>>

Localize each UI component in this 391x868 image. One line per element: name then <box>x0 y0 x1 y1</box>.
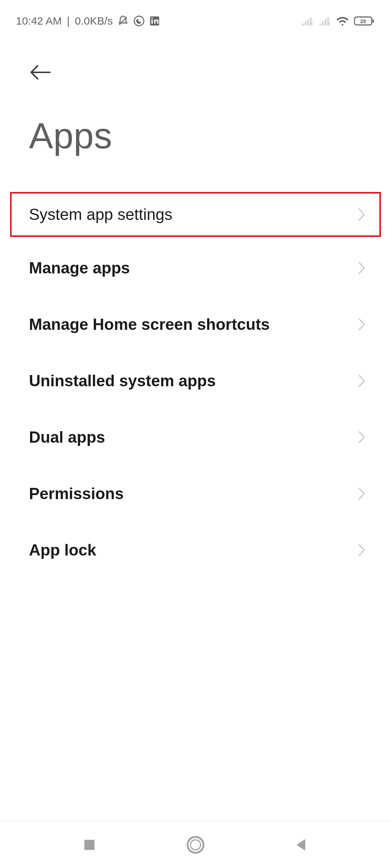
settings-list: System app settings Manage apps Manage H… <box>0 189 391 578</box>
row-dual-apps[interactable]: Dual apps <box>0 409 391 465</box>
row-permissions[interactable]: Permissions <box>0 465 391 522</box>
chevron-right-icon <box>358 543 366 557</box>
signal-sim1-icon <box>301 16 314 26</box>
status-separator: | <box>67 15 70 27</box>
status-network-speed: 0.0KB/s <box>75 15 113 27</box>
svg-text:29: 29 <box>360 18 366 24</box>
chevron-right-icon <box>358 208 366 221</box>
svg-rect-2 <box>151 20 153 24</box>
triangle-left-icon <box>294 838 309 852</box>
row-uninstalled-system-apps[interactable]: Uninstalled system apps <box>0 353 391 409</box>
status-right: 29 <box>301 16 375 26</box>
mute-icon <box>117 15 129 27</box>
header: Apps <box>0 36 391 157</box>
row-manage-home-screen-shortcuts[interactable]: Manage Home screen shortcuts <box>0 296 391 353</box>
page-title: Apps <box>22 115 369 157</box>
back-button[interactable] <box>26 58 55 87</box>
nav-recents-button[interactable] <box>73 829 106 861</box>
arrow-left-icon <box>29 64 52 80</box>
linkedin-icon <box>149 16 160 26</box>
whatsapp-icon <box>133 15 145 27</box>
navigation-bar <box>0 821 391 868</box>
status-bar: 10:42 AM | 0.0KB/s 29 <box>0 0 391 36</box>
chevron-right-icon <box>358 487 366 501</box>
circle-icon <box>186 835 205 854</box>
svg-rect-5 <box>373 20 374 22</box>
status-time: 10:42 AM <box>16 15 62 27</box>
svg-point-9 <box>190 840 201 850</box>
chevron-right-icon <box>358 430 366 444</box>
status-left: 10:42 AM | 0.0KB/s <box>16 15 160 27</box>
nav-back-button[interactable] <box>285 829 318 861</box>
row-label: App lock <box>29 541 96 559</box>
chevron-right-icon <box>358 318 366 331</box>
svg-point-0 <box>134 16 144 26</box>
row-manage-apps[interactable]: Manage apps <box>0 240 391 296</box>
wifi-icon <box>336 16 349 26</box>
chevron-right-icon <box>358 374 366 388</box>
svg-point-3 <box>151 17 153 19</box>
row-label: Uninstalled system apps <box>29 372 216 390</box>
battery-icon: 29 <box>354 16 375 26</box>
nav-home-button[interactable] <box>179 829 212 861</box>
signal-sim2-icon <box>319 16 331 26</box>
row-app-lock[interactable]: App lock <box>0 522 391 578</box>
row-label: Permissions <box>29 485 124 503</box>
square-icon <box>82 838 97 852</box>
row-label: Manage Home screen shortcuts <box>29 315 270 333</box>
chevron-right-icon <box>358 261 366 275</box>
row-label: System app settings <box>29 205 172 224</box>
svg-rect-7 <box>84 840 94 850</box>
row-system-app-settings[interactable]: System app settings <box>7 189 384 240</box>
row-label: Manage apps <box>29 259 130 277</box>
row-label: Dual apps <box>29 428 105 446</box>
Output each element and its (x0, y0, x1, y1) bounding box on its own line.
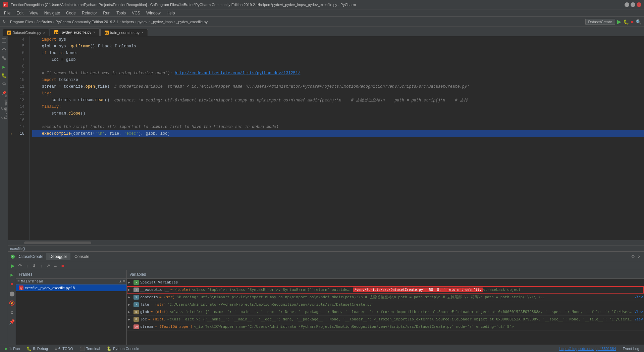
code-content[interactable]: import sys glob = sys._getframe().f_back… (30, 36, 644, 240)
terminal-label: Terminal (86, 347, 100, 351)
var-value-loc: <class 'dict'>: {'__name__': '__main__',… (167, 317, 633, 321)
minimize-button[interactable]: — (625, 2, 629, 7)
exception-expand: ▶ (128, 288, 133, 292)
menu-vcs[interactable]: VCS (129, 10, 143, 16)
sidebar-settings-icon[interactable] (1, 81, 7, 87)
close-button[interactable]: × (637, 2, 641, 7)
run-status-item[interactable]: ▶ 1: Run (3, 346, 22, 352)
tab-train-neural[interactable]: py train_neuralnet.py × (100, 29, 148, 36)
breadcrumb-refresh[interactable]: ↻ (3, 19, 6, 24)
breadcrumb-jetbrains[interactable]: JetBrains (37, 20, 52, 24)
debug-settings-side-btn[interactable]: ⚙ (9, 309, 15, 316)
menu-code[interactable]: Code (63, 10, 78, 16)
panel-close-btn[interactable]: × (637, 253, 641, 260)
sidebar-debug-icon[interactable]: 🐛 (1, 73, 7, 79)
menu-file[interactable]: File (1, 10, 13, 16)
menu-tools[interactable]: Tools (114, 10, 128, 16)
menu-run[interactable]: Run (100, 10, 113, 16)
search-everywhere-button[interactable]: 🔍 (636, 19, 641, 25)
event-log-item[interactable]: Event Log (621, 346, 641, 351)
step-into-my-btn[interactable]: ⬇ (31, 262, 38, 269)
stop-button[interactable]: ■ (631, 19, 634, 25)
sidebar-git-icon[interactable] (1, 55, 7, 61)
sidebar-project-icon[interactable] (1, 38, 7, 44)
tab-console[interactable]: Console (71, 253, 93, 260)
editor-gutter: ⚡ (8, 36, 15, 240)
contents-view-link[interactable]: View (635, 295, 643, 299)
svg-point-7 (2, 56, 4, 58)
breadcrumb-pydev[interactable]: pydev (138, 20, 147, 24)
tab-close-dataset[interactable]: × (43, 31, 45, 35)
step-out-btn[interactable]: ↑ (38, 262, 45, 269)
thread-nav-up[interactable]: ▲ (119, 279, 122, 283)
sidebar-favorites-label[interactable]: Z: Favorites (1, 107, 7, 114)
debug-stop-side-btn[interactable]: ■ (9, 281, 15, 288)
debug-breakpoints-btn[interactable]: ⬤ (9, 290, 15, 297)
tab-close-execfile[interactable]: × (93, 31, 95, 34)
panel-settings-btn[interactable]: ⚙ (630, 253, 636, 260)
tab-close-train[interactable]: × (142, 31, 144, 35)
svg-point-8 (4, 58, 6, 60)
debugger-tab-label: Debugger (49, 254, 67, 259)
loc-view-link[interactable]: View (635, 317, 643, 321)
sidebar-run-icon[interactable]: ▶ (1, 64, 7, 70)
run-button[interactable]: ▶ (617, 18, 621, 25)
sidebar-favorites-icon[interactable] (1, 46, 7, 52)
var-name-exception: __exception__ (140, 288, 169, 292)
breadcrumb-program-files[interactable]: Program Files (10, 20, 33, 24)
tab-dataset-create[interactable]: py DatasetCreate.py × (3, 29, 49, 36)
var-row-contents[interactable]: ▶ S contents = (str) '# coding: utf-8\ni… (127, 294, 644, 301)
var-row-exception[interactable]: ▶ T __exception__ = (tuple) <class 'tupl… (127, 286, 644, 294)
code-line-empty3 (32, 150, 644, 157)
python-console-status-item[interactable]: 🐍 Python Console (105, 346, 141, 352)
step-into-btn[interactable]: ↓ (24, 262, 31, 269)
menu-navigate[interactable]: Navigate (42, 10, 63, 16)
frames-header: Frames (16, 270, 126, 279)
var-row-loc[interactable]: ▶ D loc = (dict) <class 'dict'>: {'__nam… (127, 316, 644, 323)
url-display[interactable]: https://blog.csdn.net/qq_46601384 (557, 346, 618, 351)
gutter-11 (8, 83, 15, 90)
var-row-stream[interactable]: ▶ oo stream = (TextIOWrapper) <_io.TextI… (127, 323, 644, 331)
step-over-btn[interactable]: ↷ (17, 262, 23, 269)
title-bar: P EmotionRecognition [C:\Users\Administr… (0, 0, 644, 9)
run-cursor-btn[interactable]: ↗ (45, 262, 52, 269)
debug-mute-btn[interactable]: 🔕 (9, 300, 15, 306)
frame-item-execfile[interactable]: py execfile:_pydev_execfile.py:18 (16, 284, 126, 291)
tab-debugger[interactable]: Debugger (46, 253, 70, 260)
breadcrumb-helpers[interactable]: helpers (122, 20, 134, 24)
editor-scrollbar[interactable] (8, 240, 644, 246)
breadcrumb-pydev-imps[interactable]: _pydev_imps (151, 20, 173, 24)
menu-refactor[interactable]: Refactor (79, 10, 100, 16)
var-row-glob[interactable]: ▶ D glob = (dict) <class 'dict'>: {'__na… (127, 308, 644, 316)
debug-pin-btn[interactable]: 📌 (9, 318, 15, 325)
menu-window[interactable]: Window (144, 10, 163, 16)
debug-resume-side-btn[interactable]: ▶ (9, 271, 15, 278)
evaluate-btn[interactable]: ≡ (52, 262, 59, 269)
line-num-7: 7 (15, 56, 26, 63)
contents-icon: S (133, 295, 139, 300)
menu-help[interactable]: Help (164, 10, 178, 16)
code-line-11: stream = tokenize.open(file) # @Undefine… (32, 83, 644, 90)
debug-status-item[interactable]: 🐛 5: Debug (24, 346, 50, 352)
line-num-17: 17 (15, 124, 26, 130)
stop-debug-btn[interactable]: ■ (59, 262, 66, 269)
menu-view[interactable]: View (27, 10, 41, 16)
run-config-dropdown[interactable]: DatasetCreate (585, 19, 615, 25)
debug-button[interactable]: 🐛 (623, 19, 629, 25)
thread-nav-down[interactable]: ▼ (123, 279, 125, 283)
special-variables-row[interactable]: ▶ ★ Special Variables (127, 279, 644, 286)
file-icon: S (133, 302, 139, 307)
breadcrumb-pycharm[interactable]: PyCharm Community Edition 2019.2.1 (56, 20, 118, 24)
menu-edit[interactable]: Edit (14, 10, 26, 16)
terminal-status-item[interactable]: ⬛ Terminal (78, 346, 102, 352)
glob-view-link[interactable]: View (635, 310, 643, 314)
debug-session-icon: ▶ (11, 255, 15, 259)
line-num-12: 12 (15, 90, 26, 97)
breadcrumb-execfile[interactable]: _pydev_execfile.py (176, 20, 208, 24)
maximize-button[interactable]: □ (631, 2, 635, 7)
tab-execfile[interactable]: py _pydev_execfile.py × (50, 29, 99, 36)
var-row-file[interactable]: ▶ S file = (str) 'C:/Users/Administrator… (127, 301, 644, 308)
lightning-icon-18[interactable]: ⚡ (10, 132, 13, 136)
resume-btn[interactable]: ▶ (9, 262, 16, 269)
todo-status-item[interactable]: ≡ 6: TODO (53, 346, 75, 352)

<<
>>

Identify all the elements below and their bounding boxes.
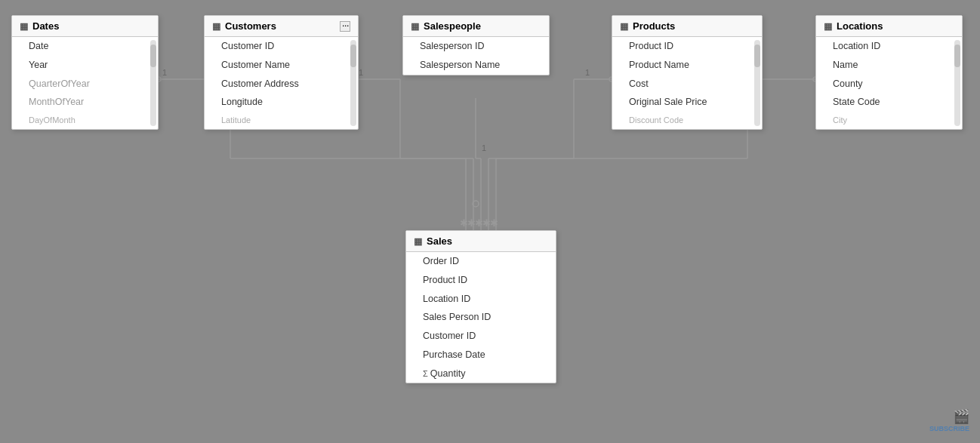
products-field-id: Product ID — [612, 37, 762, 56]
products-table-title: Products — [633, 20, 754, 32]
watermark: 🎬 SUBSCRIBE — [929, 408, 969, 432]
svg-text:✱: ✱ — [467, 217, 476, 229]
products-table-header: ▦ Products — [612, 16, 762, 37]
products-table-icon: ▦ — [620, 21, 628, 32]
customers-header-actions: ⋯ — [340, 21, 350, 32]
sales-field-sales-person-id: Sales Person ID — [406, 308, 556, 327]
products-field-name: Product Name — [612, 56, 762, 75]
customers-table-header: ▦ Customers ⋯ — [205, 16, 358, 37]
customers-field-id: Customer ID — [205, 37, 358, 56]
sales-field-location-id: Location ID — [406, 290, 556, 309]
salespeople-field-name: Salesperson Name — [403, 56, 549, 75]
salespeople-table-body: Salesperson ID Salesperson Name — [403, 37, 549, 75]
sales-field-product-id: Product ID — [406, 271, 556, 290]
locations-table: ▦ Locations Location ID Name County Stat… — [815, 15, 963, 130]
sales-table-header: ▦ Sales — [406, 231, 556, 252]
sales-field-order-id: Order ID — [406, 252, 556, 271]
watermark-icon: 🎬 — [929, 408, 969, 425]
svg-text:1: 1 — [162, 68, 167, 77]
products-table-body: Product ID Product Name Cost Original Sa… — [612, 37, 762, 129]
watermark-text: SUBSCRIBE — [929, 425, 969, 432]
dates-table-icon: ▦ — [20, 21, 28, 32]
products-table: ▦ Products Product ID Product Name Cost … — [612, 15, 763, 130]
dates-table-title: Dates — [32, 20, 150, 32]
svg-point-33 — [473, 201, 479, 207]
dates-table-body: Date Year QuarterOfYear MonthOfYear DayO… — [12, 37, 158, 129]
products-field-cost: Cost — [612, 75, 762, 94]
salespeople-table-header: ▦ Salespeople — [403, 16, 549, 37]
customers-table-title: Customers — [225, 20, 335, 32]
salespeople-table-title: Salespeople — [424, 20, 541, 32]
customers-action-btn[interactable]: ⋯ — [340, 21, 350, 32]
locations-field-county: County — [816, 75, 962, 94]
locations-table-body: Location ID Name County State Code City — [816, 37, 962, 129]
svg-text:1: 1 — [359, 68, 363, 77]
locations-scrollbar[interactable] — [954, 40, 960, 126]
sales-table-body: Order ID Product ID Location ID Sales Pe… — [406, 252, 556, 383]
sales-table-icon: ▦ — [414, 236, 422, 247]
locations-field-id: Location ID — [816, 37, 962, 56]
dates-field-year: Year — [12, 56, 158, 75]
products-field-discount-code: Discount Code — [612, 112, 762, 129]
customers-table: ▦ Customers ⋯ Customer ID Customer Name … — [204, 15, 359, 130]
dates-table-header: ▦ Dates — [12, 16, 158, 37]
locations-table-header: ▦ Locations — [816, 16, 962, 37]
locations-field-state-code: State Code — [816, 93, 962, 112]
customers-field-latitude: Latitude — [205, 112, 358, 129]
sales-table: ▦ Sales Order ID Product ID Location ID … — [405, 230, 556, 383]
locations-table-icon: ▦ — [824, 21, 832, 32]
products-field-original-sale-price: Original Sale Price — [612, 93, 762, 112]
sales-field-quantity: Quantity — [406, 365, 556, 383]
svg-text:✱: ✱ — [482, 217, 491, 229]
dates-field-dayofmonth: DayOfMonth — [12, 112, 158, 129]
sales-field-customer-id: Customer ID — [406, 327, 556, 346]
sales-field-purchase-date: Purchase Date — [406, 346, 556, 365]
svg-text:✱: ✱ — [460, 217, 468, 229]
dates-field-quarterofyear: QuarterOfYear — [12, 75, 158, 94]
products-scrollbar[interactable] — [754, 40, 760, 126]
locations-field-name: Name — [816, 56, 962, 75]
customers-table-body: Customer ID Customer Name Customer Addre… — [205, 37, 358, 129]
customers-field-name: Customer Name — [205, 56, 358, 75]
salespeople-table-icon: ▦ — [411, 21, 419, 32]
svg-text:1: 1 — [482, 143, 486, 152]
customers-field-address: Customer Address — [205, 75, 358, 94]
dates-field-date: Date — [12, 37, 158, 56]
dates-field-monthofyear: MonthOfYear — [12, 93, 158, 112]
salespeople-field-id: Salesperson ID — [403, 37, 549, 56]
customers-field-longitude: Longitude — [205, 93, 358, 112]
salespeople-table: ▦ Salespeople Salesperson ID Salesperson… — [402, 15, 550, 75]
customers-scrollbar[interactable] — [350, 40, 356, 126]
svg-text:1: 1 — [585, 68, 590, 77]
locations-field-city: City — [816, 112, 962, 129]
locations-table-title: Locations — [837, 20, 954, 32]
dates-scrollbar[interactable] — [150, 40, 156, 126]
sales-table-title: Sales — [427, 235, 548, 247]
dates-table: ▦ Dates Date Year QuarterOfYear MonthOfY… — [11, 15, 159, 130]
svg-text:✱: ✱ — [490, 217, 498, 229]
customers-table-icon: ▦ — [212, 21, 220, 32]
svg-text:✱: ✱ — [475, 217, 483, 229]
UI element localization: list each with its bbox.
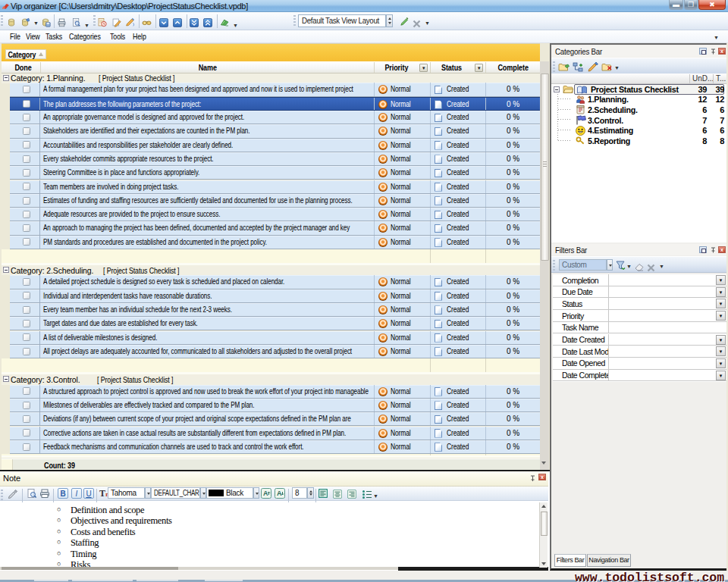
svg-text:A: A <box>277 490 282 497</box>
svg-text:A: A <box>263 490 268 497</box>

<<

- [Work request]: Find every line in the records that contains the word "shortcuts"; copy those lines.

- [The answer]:
row-manage-home-screen-shortcuts[interactable]: Manage Home screen shortcuts <box>0 296 391 353</box>
row-label: Manage Home screen shortcuts <box>29 315 270 333</box>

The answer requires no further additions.